L. Lim, M. Wang, and J. S. Vitter. “SASH: A Self-Adaptive Histogram Set for Dynamically Changing Workloads,” Proceedings of the 29th International Conference on Very Large Databases (VLDB '03), Berlin, Germany, September 2003.
Most RDBMSs maintain a set of histograms for estimating the selectivities of given queries. These selectivities are typically used for cost-based query optimization. While the problem of building an accurate histogram for a given attribute or attribute set has been well-studied, little attention has been given to the problem of building and tuning a set of histograms collectively for multidimensional queries in a self-managed manner based only on query feedback.
In this paper, we present SASH, a Self-Adaptive Set of Histograms that addresses the problem of building and maintaining a set of histograms. SASH uses a novel two-phase method to automatically build and maintain itself using query feedback information only. In the online tuning phase, the current set of histograms is tuned in response to the estimation error of each query in an online manner. In the restructuring phase, a new and more accurate set of histograms replaces the current set of histograms. The new set of histograms (attribute sets and memory distribution) is found using information from a batch of query feedback. We present experimental results that show the effectiveness and accuracy of our approach.
L. Lim, M. Wang, and J. S. Vitter. “CXHist: An On-line Classification-based Histogram for XML String Selectivity Estimation,” Proceedings of the 31st International Conference on Very Large Databases (VLDB '05), Trondheim, Norway, August-September 2005.

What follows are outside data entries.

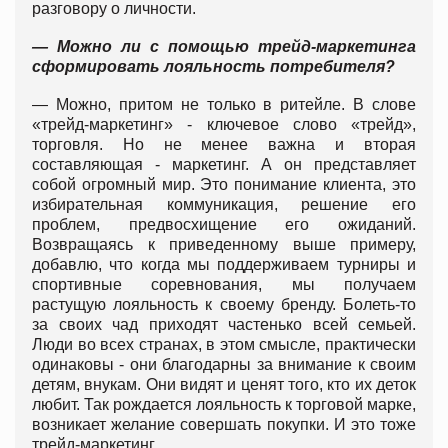
разговору о личности.
— Можно ли с помощью трейд-маркетинга
сформировать лояльность потребителя?
— Можно, притом не только в ритейле. В слове
«трейд-маркетинг» - ключевое слово «трейд»,
торговля. Но не менее важна и вторая
составляющая - маркетинг. А он представляет
собой огромный мир. Это понимание клиента, это
избирательная коммуникация, решение его
проблем, предвосхищение его ожиданий.
Возвращаясь к приведенному выше примеру,
добавлю, что когда мы поддерживаем турниры и
спортивные соревнования, мы получаем
растущую лояльность к своему бренду. Болеть-то
за своих чад приходят частенько всей семьей.
Люди во всех странах, в этом смысле, практически
одинаковы - они благодарны за внимание к своим
детям, внукам. Они видят и ценят того, кто их деток
любит. Так рождается лояльность к торговой марке,
возникает желание совершать покупки. И это тоже
трейд-маркетинг.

Query optimization in IBM's System RX, the first truly hybrid relational-XML data management system, requires accurate selectivity estimation of path-value pairs, i.e., the number of nodes in the XML tree reachable by a given path with the given text value. Previous techniques have been inadequate, because they have focused mainly on the tag-labeled paths (tree structure) of the XML data. For most real XML data, the number of distinct string values at the leaf nodes is orders of magnitude larger than the set of distinct rooted tag paths. Hence, the real challenge lies in accurate selectivity estimation of the string predicates on the leaf values reachable via a given path.
In this paper, we present CXHist, a novel workload-aware histogram technique that provides accurate selectivity estimation on a broad class of XML string-based queries. CXHist builds a histogram in an on-line manner by grouping queries into buckets using their true selectivity obtained from query feedback. The set of queries associated with each bucket is summarized into feature distributions. These feature distributions mimic a Bayesian classifier that is used to route a query to its associated bucket during selectivity estimation. We show how CXHist can be used for two general types of (path,string) queries: exact match queries and substring match queries. Experiments using a prototype show that CXHist provides accurate selectivity estimation for both exact match queries and substring match queries.